DATA FOR THE TASK below:

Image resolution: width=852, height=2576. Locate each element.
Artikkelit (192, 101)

End of DATA FOR THE TASK.
DATA FOR THE TASK below:

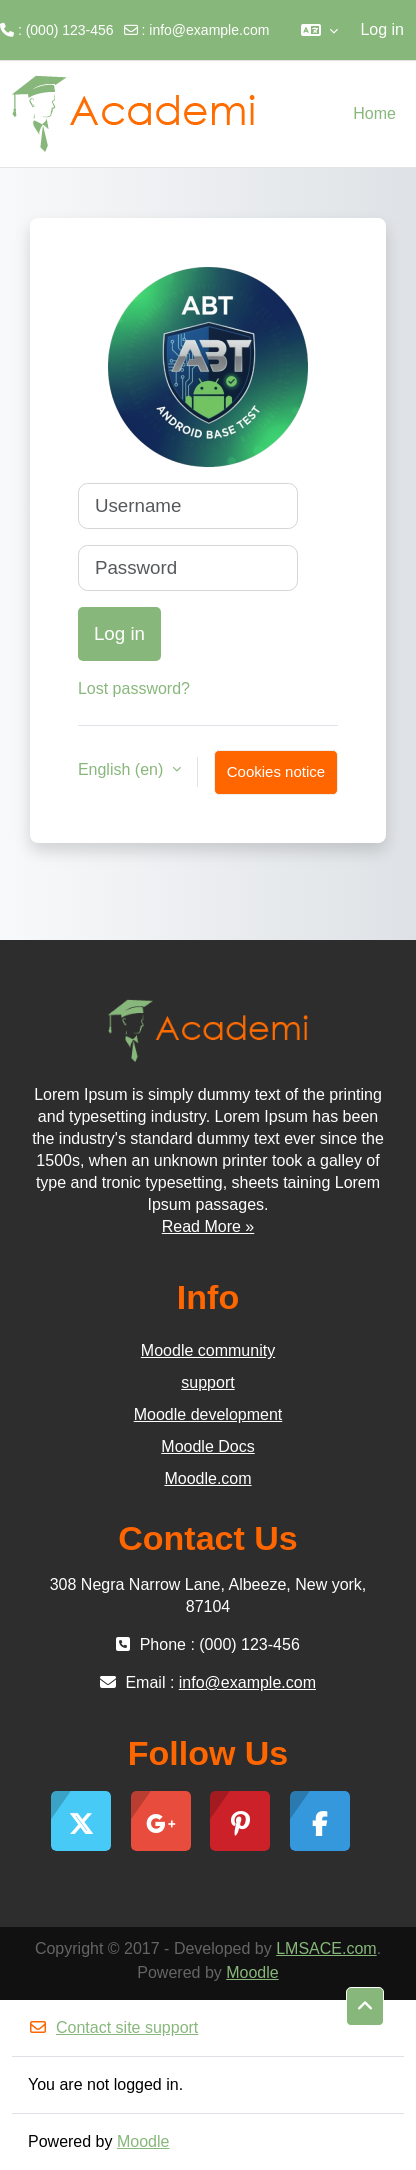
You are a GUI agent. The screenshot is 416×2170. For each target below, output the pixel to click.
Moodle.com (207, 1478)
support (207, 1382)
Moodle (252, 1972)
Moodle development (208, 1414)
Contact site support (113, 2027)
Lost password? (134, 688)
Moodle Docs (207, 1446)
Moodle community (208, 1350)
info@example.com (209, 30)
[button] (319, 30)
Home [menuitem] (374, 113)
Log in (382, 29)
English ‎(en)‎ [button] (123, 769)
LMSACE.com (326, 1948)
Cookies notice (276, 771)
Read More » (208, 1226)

End of DATA FOR THE TASK.

● **TRY IT**:
Filter the listing above for the string "each" and copy every matching line.

● **REPLY**:
Image resolution: width=852, height=2576. Locate each element.
You are a GUI agent. The screenshot is 416×2170. For each target below, output the pixel to click.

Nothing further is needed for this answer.